2011-02-09 21:35:08 | EU等のeGovernment



 1月31日付けで手元に連邦議会図書館“Law Library of Congress”ブログから新情報が届いた。
 初めはその意味が良く理解できなかったこともあり、そのまま放置していたのであるが、時間が出来たので改めて読み直してみた。内容自体は簡単な話であるが、一方「電子政府問題」として考えたとき、その重要性について認識したので参考までにやや詳しく紹介する。

 この情報自体は、わが国では2月4日付けで独立行政法人科学技術振興機構(JST)が「STI Updates 学術情報流通ニュース」で取上げている。基本的にはそこに書かれているとおりである(誤字
(注1)は別にして)。しかし、実は米国連邦政府の電子政府の科学技術情報ポータルである“Science. gov” (注2)の歴史的なフォローがわが国における同様の問題を考える上で重要なことを再認識した。JSTの役割から考えても、このような観点から本格的に解説して欲しいと考えたが、その期待が満たされるにはなお時間がかかりそうである。

 今回のブログは、このような観点から“Science.gov”の機能強化の歴史と同ポータルへの“THOMAS”機能の追加の意義等について筆者なりにまとめて簡単に説明するものである。


1.米国連邦電子政府サイトにおける“Science.gov”の基本的な役割
 “Science.gov”は、連邦政府による科学情報と研究結果に関するゲートウェイウェブサイトである。
 “Science.gov”は、14の連邦行政機関の18の科学分野研究機関が率先して取組む省庁横断的なゲートウェイである。これら連邦機関は同サイトを管理するため機関の協力による「共同同盟(Science.gov Alliance)」(注3)組織化、役割分担している。

 2008年9月に更新した第五世代(Science.gov 5.0)(注3-2)では次の主な特性と能力を備えた究極的といえる科学分野の検索サイトを実現している。(注4)
①1つの質問に対し、45以上の科学データベースにアクセス出来、2億ページにわたる科学分野情報にアクセスを可能とした。
②検索作業を支援するためユーザー入力による「副題」、「日付」での検索結果の集団化を実現した。
③検索用語に関連する“Wikipedia”の検索結果とリンクさせた。
④利用者が入力した検索用語に関係づけられた“EUREKA News” (注5)の結果を確認できるようにした。
(⑤以下は、一般的な内容なので省略する)

 これらの連邦政府機関の多くは「CENDI」(注6)のメンバーである。

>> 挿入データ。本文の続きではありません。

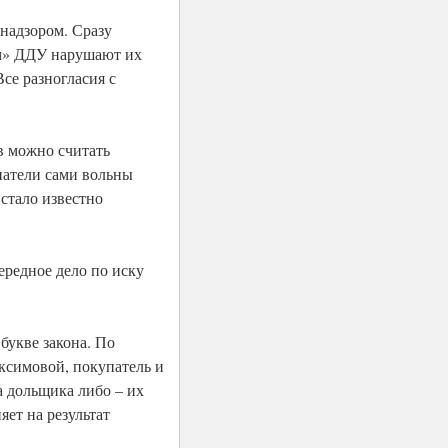
надзором. Сразу
ем» ДДУ нарушают их
Все разногласия с
в можно считать
патели сами вольны
стало известно
ередное дело по иску
букве закона. По
симовой, покупатель и
а дольщика либо – их
ет на результат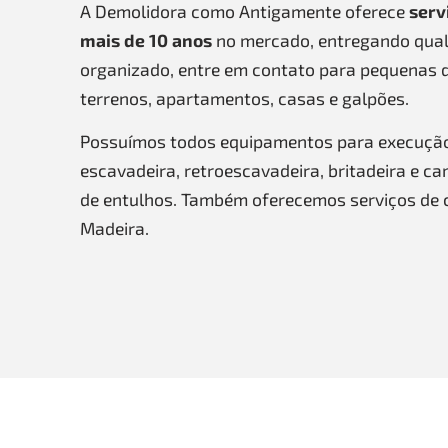
A Demolidora como Antigamente oferece
serv
mais de 10 anos
no mercado, entregando qual
organizado, entre em contato para pequenas 
terrenos, apartamentos, casas e galpões.
Possuímos todos equipamentos para execuçã
escavadeira, retroescavadeira, britadeira e c
de entulhos. Também oferecemos serviços de 
Madeira.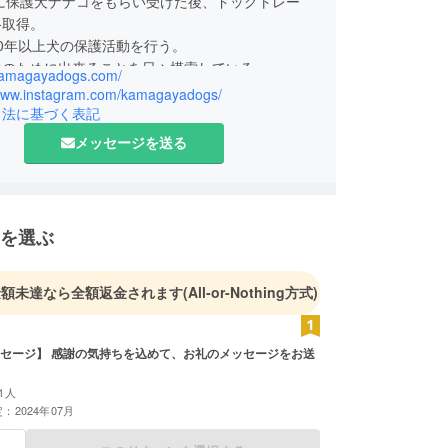
末に保護犬ナナコをもらい受けた後、ドッグトレー
格取得。
0年以上犬の保護活動を行う。
犬のために出来ることを日々模索している。
/kamagayadogs.com/
11月に千葉県鎌ケ谷市に鎌ケ谷ドッグスをオープン。
/www.instagram.com/kamagayadogs/
の居心地のいい空間を作るために模索している。
引法に基づく表記
メッセージを送る
を選ぶ
金額未達なら全額返金されます
(All-or-Nothing方式)
セージ】 感謝の気持ちを込めて、お礼のメッセージをお送
1人
：2024年07月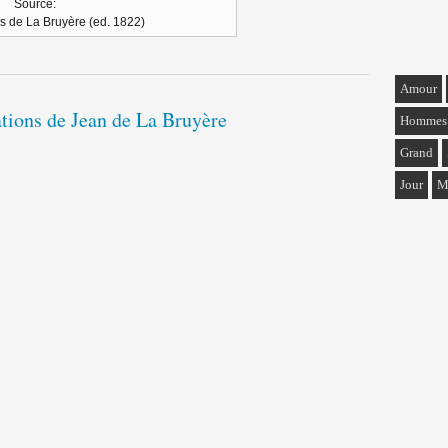
Source:
s de La Bruyère (ed. 1822)
Amour
ations de Jean de La Bruyère
Hommes
Grand
Jour
M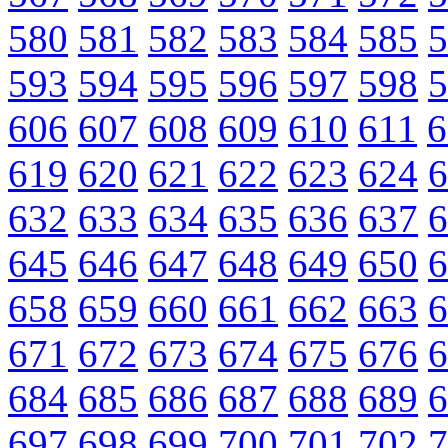
580
581
582
583
584
585
5
593
594
595
596
597
598
5
606
607
608
609
610
611
6
619
620
621
622
623
624
6
632
633
634
635
636
637
6
645
646
647
648
649
650
6
658
659
660
661
662
663
6
671
672
673
674
675
676
6
684
685
686
687
688
689
6
697
698
699
700
701
702
7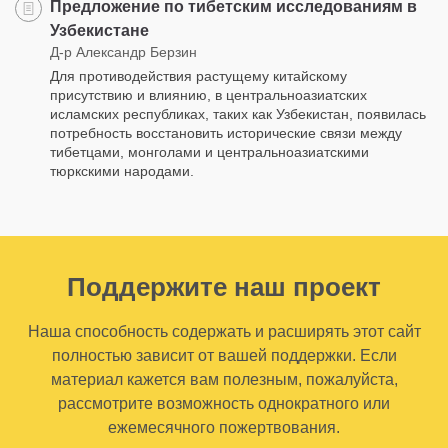
Предложение по тибетским исследованиям в
Узбекистане
Д-р Александр Берзин
Для противодействия растущему китайскому
присутствию и влиянию, в центральноазиатских
исламских республиках, таких как Узбекистан, появилась
потребность восстановить исторические связи между
тибетцами, монголами и центральноазиатскими
тюркскими народами.
Поддержите наш проект
Наша способность содержать и расширять этот сайт
полностью зависит от вашей поддержки. Если
материал кажется вам полезным, пожалуйста,
рассмотрите возможность однократного или
ежемесячного пожертвования.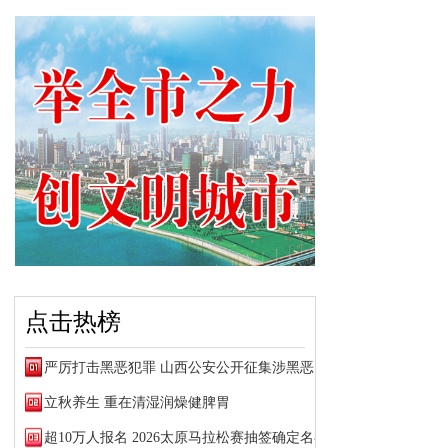
点击热榜
严厉打击黑恶犯罪 山西公安公开征集涉黑恶犯罪线索
立秋养生 重在清湿润燥健脾胃
超10万人报名 2026太原马拉松赛抽签确定名额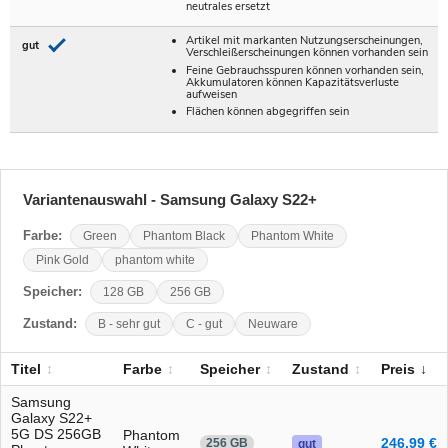
neutrales ersetzt
Artikel mit markanten Nutzungserscheinungen,
gut
Verschleißerscheinungen können vorhanden sein
Feine Gebrauchsspuren können vorhanden sein,
Akkumulatoren können Kapazitätsverluste
aufweisen
Flächen können abgegriffen sein
Variantenauswahl - Samsung Galaxy S22+
Farbe:
Green
Phantom Black
Phantom White
Pink Gold
phantom white
Speicher:
128 GB
256 GB
Zustand:
B - sehr gut
C - gut
Neuware
Titel
Farbe
Speicher
Zustand
Preis
Samsung
Galaxy S22+
5G DS 256GB
Phantom
246,99 €
256 GB
gut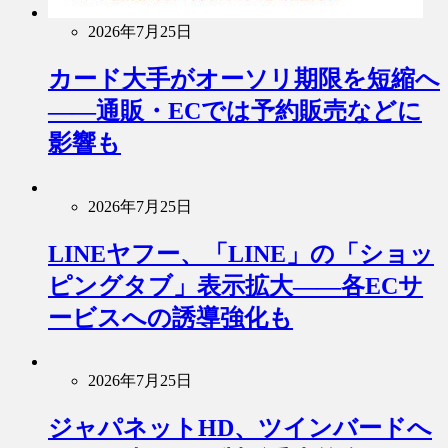
2026年7月25日
カード大手がオーソリ期限を短縮へ
――通販・ECでは予約販売などに
影響も
2026年7月25日
LINEヤフー、「LINE」の「ショッ
ピングタブ」表示拡大――各ECサ
ービスへの誘導強化も
2026年7月25日
ジャパネットHD、ツインバードへ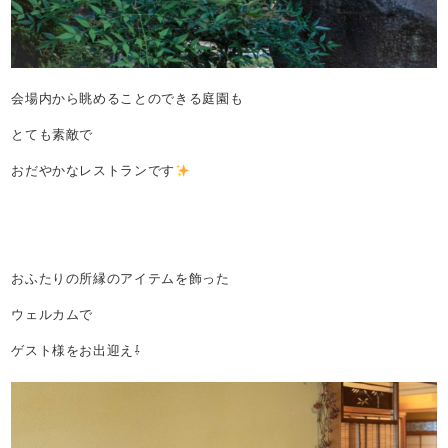
会場内から眺めることのできる庭園も
とても素敵で
おだやかなレストランです
おふたりの所縁のアイテムを飾った
ウェルカムで
ゲスト様をお出迎え⇩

“Explore Selected Science Websites by Topics”の部分はCENDIがメンテナンスしている。“Science.gov”ウェブサイトはテネシー州のオークリッジに本部を有する連邦エネルギー省科学技術情報局(OSTI)が担当し、また深層検索(deep Web Search) (注7)能力を提供する。

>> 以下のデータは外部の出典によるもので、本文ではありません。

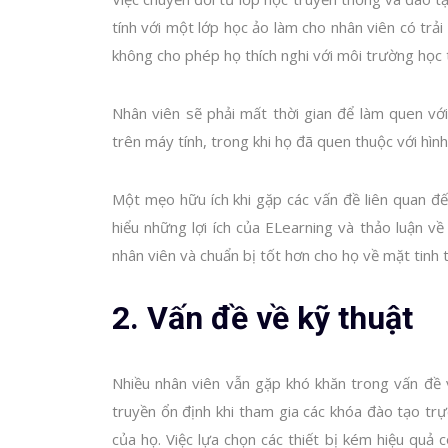
tính với một lớp học ảo làm cho nhân viên có trải
không cho phép họ thích nghi với môi trường học
Nhân viên sẽ phải mất thời gian để làm quen v
trên máy tính, trong khi họ đã quen thuộc với hì
Một mẹo hữu ích khi gặp các vấn đề liên quan đến
hiểu những lợi ích của ELearning và thảo luận về
nhân viên và chuẩn bị tốt hơn cho họ về mặt tinh 
2. Vấn đề về kỹ thuật
Nhiều nhân viên vẫn gặp khó khăn trong vấn đề 
truyền ổn định khi tham gia các khóa đào tạo trự
của họ. Việc lựa chọn các thiết bị kém hiệu quả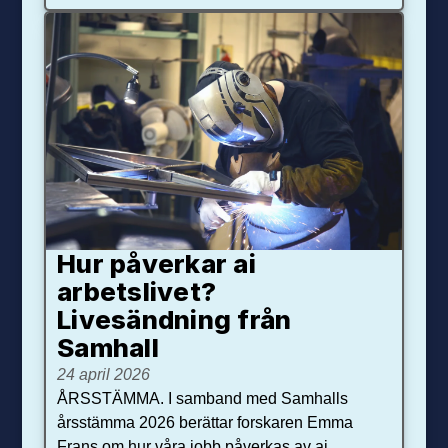
Hur påverkar ai
arbetslivet?
Livesändning från
Samhall
24 april 2026
ÅRSSTÄMMA. I samband med Samhalls
årsstämma 2026 berättar forskaren Emma
Frans om hur våra jobb påverkas av ai.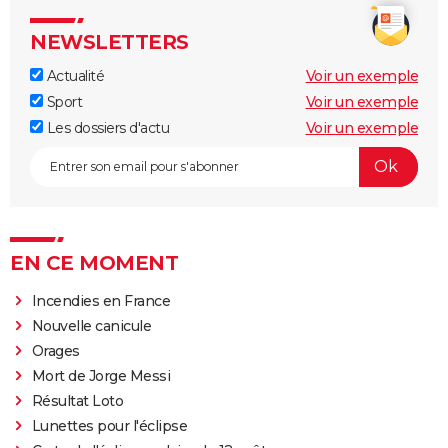
NEWSLETTERS
Actualité
Voir un exemple
Sport
Voir un exemple
Les dossiers d'actu
Voir un exemple
EN CE MOMENT
Incendies en France
Nouvelle canicule
Orages
Mort de Jorge Messi
Résultat Loto
Lunettes pour l'éclipse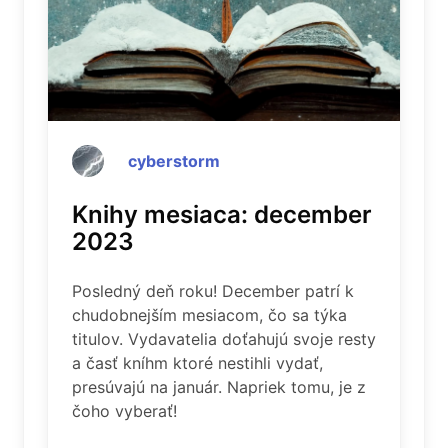
cyberstorm
Knihy mesiaca: december
2023
Posledný deň roku! December patrí k
chudobnejším mesiacom, čo sa týka
titulov. Vydavatelia doťahujú svoje resty
a časť kníhm ktoré nestihli vydať,
presúvajú na január. Napriek tomu, je z
čoho vyberať!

2.“Science.gov”の今日までの機能改良の経緯
(1)第一世代
 2002年12月に連邦政府による初めての広く一般人がアクセスでき、政府が保有する科学・技術分野に関する広大な情報の一元的検索できるサービスが発足、稼動を開始した。

(2)第二世代
 2004年5月に連邦政府科学検索に関するリアルタイムでの関連性の順位付け機能(real-time relevancy ranking)を導入した。この技術は連邦エネルギー省(DOE)により資金支援を受けたもので、一般市民が政府の保有する情報倉庫の内容を選別し、かつ利用者個人の要求を最も満たす結果を引き出すことを支援するものである。同時に、更なる検索機能(advanced search capability)やその他機能が追加された。
 2005年2月には無料か使い勝手のよい「注意喚起情報メール提供」サービスを始めた。このサービスは、市民が自分が関心を持つ分野についての最新の科学開発情報が電子メールで受信できるサービスである。同サービスでは選択した情報源から最大25件の関連情報が送られてくる。注意喚起メールに添付された情報は個人化された保管ボックス(Archive)に6週間保管される。この保管庫サービスでは過去の利用実績が検証でき、また注意喚起して欲しい検索条件の編集の変更が随時可能である。

(3)第三世代
 2005年11月に稼動したが、より精度が高いレベルの検索が可能となった。連邦科学データベースに対する質問が可能となり、加えて分野別検索が増強され、またユーザーによる広範囲なブール値 (注8)を用いた検索方法が選択肢として追加された。

(4)第四世代
 2007年2月、更なる洗練された検索質問サービスが導入された。初めて常連利用者は現データを検索することが可能となった。さらに関連結果の中で関連性の順位付けアルゴリズムは全文に対するランキングを可能として機能的にさらに洗練された。該当文書の日付は順位付け目的において優先された。また新機能として常連は仲間や友人と電子メールで検索結果を共有できるようになった。

3.今回の追加された内容の確認手順
(1)“science,gov”のポータルページを開く
(2)画面右上の“SCIENCE GOV WIDGET”NEWをクリックする。
(3) Science.gov Widgetの文中“authoritative U.S.government science information”をクリックする。
(4)“Federal Regulations and Legislation”に“NEW THOMAS,112th Congress”および“NEW THOMAS,111th Congress”が追加されている。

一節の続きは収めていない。